[Task inputs]:
----
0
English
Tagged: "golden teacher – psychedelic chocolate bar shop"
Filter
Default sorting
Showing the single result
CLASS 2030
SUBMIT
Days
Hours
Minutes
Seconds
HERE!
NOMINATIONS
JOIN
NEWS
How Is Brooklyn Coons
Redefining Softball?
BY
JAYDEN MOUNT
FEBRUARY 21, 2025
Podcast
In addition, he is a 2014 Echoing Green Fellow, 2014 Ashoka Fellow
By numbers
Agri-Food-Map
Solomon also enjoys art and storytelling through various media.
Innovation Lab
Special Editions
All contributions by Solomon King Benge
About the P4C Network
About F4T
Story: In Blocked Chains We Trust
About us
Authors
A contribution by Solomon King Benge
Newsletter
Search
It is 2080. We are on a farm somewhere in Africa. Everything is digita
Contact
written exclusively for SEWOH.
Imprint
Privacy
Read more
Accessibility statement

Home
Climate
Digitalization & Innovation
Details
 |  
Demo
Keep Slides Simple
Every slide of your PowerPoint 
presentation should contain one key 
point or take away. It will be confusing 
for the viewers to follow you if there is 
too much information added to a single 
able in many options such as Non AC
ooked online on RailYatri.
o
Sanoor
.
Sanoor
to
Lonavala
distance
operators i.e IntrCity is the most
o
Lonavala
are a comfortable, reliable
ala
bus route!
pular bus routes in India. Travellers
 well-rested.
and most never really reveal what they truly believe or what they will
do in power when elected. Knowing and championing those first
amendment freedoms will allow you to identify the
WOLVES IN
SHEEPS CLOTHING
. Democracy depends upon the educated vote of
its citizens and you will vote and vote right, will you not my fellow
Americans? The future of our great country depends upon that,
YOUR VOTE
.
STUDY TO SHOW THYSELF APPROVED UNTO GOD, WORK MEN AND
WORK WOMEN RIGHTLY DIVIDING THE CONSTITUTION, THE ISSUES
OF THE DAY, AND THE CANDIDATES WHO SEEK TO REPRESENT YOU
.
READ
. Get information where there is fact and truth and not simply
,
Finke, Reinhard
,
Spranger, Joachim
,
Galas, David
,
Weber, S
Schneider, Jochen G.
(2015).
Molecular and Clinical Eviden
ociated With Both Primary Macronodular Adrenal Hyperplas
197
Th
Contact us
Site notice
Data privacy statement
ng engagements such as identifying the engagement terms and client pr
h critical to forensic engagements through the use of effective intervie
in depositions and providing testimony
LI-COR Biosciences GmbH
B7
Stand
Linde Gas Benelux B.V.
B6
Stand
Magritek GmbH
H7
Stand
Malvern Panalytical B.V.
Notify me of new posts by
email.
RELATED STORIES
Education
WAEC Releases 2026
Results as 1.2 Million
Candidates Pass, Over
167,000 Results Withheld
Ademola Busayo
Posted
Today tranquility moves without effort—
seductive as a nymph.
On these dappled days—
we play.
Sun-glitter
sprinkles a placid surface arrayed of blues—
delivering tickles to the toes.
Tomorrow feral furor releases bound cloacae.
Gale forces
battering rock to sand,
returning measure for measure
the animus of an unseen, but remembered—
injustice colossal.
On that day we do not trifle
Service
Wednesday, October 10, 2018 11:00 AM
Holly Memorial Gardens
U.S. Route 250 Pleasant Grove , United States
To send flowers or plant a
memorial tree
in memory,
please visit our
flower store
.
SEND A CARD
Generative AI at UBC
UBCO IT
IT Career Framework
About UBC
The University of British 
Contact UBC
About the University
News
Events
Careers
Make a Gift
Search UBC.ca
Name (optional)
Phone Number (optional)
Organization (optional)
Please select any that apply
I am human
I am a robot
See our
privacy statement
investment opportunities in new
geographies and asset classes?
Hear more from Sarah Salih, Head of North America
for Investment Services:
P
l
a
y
----
[Assigned task]: The answer is the full data, repeated exactly as shown.

[Exercise answer]:
0
English
Tagged: "golden teacher – psychedelic chocolate bar shop"
Filter
Default sorting
Showing the single result
CLASS 2030
SUBMIT
Days
Hours
Minutes
Seconds
HERE!
NOMINATIONS
JOIN
NEWS
How Is Brooklyn Coons
Redefining Softball?
BY
JAYDEN MOUNT
FEBRUARY 21, 2025
Podcast
In addition, he is a 2014 Echoing Green Fellow, 2014 Ashoka Fellow
By numbers
Agri-Food-Map
Solomon also enjoys art and storytelling through various media.
Innovation Lab
Special Editions
All contributions by Solomon King Benge
About the P4C Network
About F4T
Story: In Blocked Chains We Trust
About us
Authors
A contribution by Solomon King Benge
Newsletter
Search
It is 2080. We are on a farm somewhere in Africa. Everything is digita
Contact
written exclusively for SEWOH.
Imprint
Privacy
Read more
Accessibility statement

Home
Climate
Digitalization & Innovation
Details
 |  
Demo
Keep Slides Simple
Every slide of your PowerPoint 
presentation should contain one key 
point or take away. It will be confusing 
for the viewers to follow you if there is 
too much information added to a single 
able in many options such as Non AC
ooked online on RailYatri.
o
Sanoor
.
Sanoor
to
Lonavala
distance
operators i.e IntrCity is the most
o
Lonavala
are a comfortable, reliable
ala
bus route!
pular bus routes in India. Travellers
 well-rested.
and most never really reveal what they truly believe or what they will
do in power when elected. Knowing and championing those first
amendment freedoms will allow you to identify the
WOLVES IN
SHEEPS CLOTHING
. Democracy depends upon the educated vote of
its citizens and you will vote and vote right, will you not my fellow
Americans? The future of our great country depends upon that,
YOUR VOTE
.
STUDY TO SHOW THYSELF APPROVED UNTO GOD, WORK MEN AND
WORK WOMEN RIGHTLY DIVIDING THE CONSTITUTION, THE ISSUES
OF THE DAY, AND THE CANDIDATES WHO SEEK TO REPRESENT YOU
.
READ
. Get information where there is fact and truth and not simply
,
Finke, Reinhard
,
Spranger, Joachim
,
Galas, David
,
Weber, S
Schneider, Jochen G.
(2015).
Molecular and Clinical Eviden
ociated With Both Primary Macronodular Adrenal Hyperplas
197
Th
Contact us
Site notice
Data privacy statement
ng engagements such as identifying the engagement terms and client pr
h critical to forensic engagements through the use of effective intervie
in depositions and providing testimony
LI-COR Biosciences GmbH
B7
Stand
Linde Gas Benelux B.V.
B6
Stand
Magritek GmbH
H7
Stand
Malvern Panalytical B.V.
Notify me of new posts by
email.
RELATED STORIES
Education
WAEC Releases 2026
Results as 1.2 Million
Candidates Pass, Over
167,000 Results Withheld
Ademola Busayo
Posted
Today tranquility moves without effort—
seductive as a nymph.
On these dappled days—
we play.
Sun-glitter
sprinkles a placid surface arrayed of blues—
delivering tickles to the toes.
Tomorrow feral furor releases bound cloacae.
Gale forces
battering rock to sand,
returning measure for measure
the animus of an unseen, but remembered—
injustice colossal.
On that day we do not trifle
Service
Wednesday, October 10, 2018 11:00 AM
Holly Memorial Gardens
U.S. Route 250 Pleasant Grove , United States
To send flowers or plant a
memorial tree
in memory,
please visit our
flower store
.
SEND A CARD
Generative AI at UBC
UBCO IT
IT Career Framework
About UBC
The University of British 
Contact UBC
About the University
News
Events
Careers
Make a Gift
Search UBC.ca
Name (optional)
Phone Number (optional)
Organization (optional)
Please select any that apply
I am human
I am a robot
See our
privacy statement
investment opportunities in new
geographies and asset classes?
Hear more from Sarah Salih, Head of North America
for Investment Services:
P
l
a
y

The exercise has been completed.